It is easy to get caught up in the fear of what other people may think.
During my separation, I was worried about people judging me… judging my marriage.
I didn’t like the idea that my personal life was on display for all to see and that if people didn’t know the details… they could just make up some of their own.
It was difficult not to “blurt” out my version of the whole entire mess of my situation.
It seemed that if I did just that… at least they would know my side of the story and I could rest easy believing that they would now “understand” me and therefore not judge.
But what was I to do?
Run around making sure everyone got it right?
Would that stop them from gossiping, creating their own opinions, judging?
Then one day, two very important things happened.
First, I accepted the fact that everyone has an opinion and there is nothing I can do to silence it: People will believe what they care to believe no matter what I say or do.

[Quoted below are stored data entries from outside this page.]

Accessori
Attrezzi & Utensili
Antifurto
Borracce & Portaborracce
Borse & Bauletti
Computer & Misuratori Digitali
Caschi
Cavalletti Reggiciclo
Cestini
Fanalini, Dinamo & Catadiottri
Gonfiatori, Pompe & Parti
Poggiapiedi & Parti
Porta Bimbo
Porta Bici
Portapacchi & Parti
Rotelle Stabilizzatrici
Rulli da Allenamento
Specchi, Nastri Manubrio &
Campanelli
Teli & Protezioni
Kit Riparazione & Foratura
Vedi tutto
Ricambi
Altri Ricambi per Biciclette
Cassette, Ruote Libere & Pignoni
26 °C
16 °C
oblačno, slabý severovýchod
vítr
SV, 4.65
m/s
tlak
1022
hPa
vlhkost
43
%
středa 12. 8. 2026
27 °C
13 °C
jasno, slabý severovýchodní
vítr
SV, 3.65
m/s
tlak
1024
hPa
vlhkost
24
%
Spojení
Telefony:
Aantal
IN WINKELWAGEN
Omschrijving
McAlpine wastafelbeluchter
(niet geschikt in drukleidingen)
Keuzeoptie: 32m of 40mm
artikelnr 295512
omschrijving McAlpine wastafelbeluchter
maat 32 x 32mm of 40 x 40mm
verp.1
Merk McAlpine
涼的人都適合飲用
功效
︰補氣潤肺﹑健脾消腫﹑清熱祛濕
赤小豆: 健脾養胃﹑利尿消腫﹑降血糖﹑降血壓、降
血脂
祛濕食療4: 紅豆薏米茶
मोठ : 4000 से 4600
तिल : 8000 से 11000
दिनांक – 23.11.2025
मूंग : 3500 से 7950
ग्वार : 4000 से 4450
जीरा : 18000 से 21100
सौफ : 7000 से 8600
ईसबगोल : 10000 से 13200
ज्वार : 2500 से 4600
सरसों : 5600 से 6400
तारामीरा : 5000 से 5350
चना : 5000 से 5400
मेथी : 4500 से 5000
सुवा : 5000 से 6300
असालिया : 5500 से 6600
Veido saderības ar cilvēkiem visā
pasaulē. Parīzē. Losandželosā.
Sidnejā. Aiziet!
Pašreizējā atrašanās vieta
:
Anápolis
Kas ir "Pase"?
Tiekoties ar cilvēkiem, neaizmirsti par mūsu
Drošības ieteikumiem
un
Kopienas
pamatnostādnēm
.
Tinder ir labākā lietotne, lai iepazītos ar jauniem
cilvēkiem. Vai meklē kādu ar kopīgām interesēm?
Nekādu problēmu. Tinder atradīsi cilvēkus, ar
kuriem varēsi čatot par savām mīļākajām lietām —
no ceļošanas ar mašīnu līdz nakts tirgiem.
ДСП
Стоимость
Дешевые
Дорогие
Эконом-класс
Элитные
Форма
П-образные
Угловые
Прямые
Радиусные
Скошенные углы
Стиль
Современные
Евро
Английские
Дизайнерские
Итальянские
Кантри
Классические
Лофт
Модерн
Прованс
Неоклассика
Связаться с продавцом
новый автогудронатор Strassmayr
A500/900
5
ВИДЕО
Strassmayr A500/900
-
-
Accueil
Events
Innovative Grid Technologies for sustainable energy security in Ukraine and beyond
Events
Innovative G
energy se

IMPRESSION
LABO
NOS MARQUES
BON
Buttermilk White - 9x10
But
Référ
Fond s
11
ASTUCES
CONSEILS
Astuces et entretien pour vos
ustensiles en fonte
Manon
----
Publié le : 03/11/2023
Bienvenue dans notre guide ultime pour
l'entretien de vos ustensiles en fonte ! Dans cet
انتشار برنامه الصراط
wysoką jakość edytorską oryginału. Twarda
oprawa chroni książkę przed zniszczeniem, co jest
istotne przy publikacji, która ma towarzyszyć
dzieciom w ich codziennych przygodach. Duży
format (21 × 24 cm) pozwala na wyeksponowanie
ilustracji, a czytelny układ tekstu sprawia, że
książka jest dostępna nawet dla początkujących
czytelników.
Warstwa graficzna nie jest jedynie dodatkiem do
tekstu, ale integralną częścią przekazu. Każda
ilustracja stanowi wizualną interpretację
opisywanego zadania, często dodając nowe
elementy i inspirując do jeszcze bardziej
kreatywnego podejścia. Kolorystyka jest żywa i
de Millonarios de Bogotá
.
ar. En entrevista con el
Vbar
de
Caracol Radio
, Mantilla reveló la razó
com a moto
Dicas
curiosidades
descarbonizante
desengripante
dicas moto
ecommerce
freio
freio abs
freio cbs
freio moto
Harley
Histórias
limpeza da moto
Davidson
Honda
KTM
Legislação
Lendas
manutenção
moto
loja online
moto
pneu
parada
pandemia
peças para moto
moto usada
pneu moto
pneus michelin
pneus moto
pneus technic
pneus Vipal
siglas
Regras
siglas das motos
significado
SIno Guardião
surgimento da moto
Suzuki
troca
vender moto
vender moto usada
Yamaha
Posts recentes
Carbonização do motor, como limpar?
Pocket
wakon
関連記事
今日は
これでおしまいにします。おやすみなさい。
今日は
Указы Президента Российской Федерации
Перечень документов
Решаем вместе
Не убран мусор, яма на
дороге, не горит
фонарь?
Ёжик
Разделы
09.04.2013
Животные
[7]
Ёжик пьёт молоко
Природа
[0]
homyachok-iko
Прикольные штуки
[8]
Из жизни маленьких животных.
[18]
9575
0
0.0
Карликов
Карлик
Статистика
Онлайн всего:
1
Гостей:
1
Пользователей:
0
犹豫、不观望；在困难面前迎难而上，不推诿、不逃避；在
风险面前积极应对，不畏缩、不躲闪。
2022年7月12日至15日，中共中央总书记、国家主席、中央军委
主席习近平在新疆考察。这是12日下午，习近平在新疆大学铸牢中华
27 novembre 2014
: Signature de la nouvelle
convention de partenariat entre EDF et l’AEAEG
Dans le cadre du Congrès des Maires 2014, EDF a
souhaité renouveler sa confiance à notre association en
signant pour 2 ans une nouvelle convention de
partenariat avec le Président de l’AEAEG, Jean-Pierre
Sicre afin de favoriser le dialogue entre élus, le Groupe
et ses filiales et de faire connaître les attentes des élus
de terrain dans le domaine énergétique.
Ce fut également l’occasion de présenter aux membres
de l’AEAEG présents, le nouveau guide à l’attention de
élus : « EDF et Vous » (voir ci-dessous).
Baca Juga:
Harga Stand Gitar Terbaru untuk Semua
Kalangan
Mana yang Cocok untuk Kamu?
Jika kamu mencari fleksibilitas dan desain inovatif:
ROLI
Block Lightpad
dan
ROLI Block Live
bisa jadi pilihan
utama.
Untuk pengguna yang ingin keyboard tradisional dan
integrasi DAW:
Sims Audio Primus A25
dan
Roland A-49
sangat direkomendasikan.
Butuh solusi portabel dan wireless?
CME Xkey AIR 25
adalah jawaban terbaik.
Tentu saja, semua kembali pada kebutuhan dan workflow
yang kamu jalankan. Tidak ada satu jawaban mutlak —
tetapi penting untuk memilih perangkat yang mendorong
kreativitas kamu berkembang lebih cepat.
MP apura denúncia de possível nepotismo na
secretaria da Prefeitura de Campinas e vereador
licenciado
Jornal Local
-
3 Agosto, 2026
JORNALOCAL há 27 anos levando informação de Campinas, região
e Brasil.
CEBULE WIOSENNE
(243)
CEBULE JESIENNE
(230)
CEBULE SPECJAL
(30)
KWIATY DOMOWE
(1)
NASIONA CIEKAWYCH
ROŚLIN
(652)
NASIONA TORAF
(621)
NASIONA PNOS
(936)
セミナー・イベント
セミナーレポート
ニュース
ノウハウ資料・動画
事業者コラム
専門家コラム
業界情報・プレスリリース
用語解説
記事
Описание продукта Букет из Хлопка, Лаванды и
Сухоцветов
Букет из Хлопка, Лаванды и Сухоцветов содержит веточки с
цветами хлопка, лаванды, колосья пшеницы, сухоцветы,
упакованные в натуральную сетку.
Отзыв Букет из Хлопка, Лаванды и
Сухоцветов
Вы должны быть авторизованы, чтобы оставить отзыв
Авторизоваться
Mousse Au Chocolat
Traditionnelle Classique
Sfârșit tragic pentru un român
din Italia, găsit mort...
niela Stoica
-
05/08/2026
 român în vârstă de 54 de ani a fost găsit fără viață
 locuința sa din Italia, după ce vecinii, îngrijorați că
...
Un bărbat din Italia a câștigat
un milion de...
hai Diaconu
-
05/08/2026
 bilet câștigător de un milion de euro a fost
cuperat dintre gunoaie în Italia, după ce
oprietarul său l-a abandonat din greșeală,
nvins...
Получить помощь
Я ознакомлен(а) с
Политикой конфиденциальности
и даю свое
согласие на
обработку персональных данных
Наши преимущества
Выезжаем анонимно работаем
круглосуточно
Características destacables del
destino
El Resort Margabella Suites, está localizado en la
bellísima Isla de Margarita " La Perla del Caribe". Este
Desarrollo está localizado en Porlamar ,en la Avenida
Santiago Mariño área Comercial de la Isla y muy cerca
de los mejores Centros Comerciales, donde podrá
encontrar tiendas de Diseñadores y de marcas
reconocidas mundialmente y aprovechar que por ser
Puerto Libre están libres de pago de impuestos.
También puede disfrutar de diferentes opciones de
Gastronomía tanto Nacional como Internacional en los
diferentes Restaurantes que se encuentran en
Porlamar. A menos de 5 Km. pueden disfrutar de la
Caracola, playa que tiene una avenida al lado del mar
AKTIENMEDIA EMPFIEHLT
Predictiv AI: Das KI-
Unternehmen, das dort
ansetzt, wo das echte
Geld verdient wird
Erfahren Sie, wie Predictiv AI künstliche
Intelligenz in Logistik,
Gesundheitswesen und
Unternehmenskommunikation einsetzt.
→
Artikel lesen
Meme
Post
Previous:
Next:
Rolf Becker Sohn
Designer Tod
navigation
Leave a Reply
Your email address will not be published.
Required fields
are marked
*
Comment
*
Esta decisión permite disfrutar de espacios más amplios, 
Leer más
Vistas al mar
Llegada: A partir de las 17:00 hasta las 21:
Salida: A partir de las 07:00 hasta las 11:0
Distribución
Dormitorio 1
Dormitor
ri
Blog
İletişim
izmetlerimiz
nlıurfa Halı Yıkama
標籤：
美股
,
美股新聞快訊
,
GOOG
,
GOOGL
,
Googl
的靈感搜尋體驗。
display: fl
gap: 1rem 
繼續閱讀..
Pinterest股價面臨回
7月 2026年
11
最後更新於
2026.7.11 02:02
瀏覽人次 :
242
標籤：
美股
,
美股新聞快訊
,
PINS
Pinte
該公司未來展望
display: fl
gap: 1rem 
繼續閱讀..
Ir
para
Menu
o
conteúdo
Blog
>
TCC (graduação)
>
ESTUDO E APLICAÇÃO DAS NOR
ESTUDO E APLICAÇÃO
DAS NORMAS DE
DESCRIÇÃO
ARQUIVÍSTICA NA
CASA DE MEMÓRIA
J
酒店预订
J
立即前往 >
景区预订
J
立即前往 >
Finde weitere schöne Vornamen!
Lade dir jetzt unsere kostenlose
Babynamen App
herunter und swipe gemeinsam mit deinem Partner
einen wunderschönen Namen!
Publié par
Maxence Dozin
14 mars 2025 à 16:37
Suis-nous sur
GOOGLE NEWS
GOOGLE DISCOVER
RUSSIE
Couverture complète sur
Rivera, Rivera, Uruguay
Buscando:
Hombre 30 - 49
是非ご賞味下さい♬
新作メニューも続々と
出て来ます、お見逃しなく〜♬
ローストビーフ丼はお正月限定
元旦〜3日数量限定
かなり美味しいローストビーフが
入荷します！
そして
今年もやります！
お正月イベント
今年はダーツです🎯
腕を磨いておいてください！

Second, while I was stepping up to tell yet another friend everything about my divorce to fend off a future judgement, they stopped me and started ranting about their own relationship problem in fear that I would make a judgement about them.
Right then and there I stopped speaking out to each and ever person.
I realized that just like me, each person I was choosing to talk to was worked up about their own problems, their own lives, and though my separation and divorce may have been interesting fodder for a few moments of time… it was not consuming their days as it was mine: they were dealing with issues in their own world.
It was funny to know that all of the time I was so concerned about what others’ thought of me they were actually focused on what I thought of them; worried that I would judge them unfairly for how they were dealing with the problems in their own lives.
“Dear God, help me to let go of pride. Help me to focus on moving forward on my spiritual path instead of being caught up in my own ego.”